Pour terminer, il semble que les opérateurs ferroviaires disposent de réserves foncières importantes, parfois non utilisées, notamment aux abords des gares et en centres urbains ou en agglomérations. Ces réserves foncières, dans la perspective de la densification des zones agglomérées, et du bon aménagement des quartiers de gares et urbains, devraient pouvoir être mobilisées activement, et rapidement.

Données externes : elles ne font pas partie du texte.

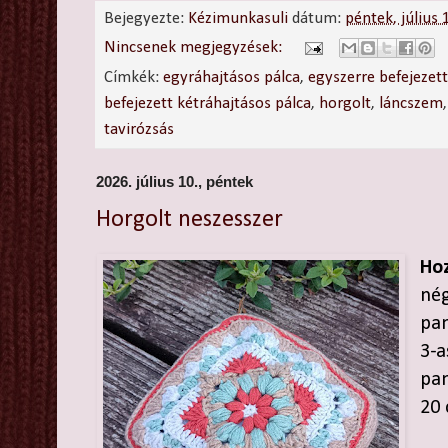
Bejegyezte:
Kézimunkasuli
dátum:
péntek, július
Nincsenek megjegyzések:
Címkék:
egyráhajtásos pálca
,
egyszerre befejezet
befejezett kétráhajtásos pálca
,
horgolt
,
láncszem
tavirózsás
2026. július 10., péntek
Horgolt neszesszer
Hoz
né
pa
3-a
pam
20 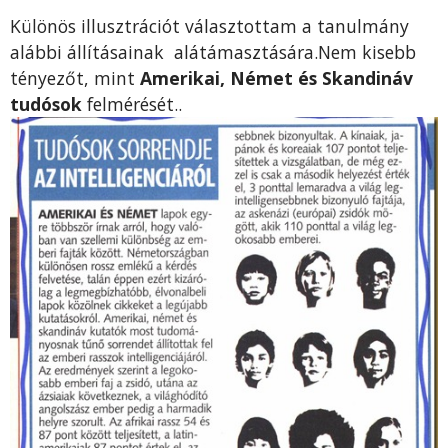
Különös illusztrációt választottam a tanulmány
alábbi állításainak alátámasztására.Nem kisebb
tényezőt, mint
Amerikai, Német és Skandináv
tudósok
felmérését..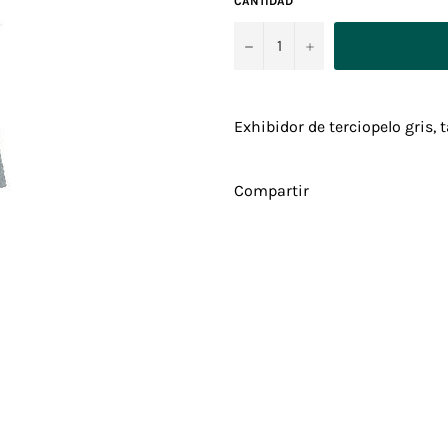
CANTIDAD
−
+
Exhibidor de terciopelo gris,
Compartir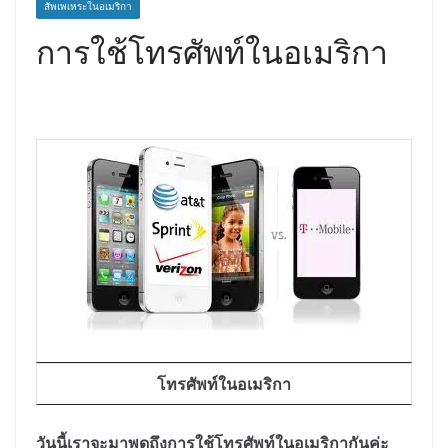
สัพเพเหระในอเมริกา
การใช้โทรศัพท์ในอเมริกา
โทรศัพท์ในอเมริกา
วันนี้เราจะมาพูดถึงการใช้โทรศัพท์ในอเมริกากันค่ะ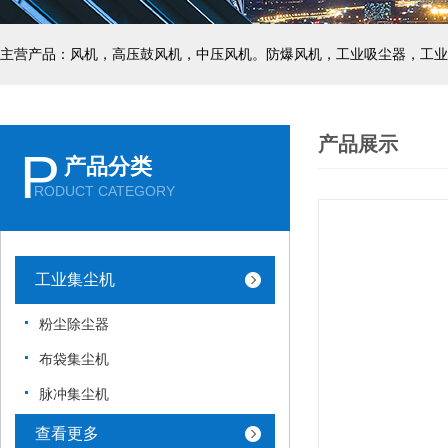
主营产品：风机，高压鼓风机，中压风机。防爆风机，工业吸尘器，工业
产品展示
P
产品分类
RODUCT CATEGORY
工业集尘机
粉尘除尘器
布袋集尘机
脉冲集尘机
查看更多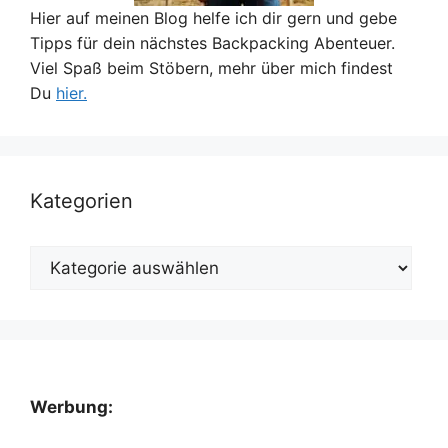
Hier auf meinen Blog helfe ich dir gern und gebe
Tipps für dein nächstes Backpacking Abenteuer.
Viel Spaß beim Stöbern, mehr über mich findest
Du
hier.
Kategorien
Kategorien
Werbung: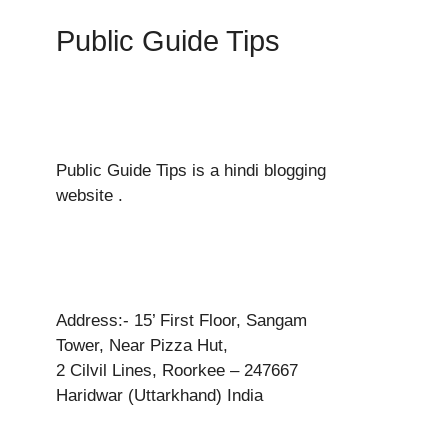
Public Guide Tips
Public Guide Tips is a hindi blogging
website .
Address:- 15’ First Floor, Sangam
Tower, Near Pizza Hut,
2 Cilvil Lines, Roorkee – 247667
Haridwar (Uttarkhand) India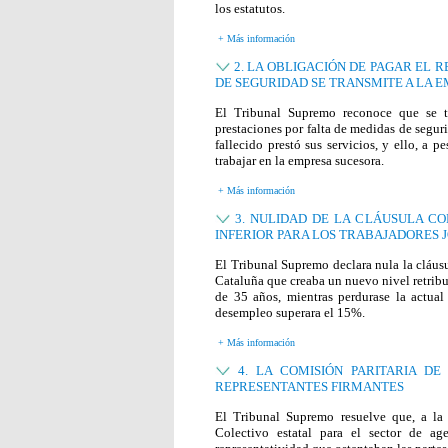
los estatutos.
+ Más información
2. LA OBLIGACIÓN DE PAGAR EL 
DE SEGURIDAD SE TRANSMITE A LA 
El Tribunal Supremo reconoce que se tr
prestaciones por falta de medidas de seguri
fallecido prestó sus servicios, y ello, a 
trabajar en la empresa sucesora.
+ Más información
3. NULIDAD DE LA CLÁUSULA CO
INFERIOR PARA LOS TRABAJADORES
El Tribunal Supremo declara nula la cláus
Cataluña que creaba un nuevo nivel retribu
de 35 años, mientras perdurase la actual
desempleo superara el 15%.
+ Más información
4. LA COMISIÓN PARITARIA D
REPRESENTANTES FIRMANTES
El Tribunal Supremo resuelve que, a la
Colectivo estatal para el sector de ag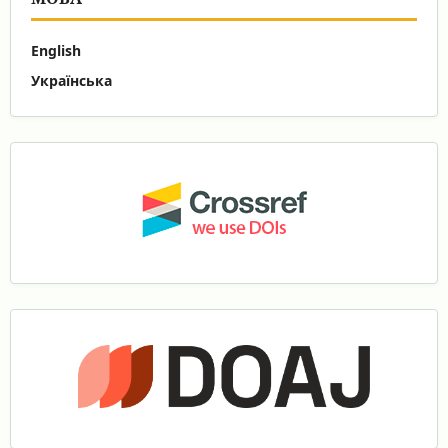
English
Українська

L’UVCW a donc demandé au Gouvernement fédéral et aux sociétés ferroviaires de dresser un inventaire des terrains non utilisés, afin de pouvoir déterminer leur devenir, en concertation avec les pouvoirs locaux, sans mettre en péril l’exploitation ferroviaire ou les développements futurs du rail. Des mécanismes de cession à titre gratuit ou de mise en œuvre d’un droit de préemption devraient être envisagés ou, à tout le moins, un mécanisme de régulation des prix des terrains devrait être construit, afin d'assurer que les mobilisations foncières puissent être réalisées par les communes dans des conditions acceptables.

L'auteur

Tom De Schutter

Directeur du Département Développement territorial et Directeur financier à l'Union des Villes et Communes de Wallonie

Licencié en Sciences géographiques, titulaire d’un DES en gestion des transports et de la mobilité, et d’un master en gestion publique, Monsieur De Schutter est entré en fonction le 1er août 2002 à l'UVCW, en tant que Conseiller au sein de la Cellule Mobilité. Directeur du Département Développement Territorial depuis le 1er janvier 2007, il assure la coordination des Cellules Mobilité, Aménagement du Territoire, Logement, Energie, et Environnement. Monsieur De Schutter assure la direction financière au sein de l'Union depuis le 1er juillet 2018.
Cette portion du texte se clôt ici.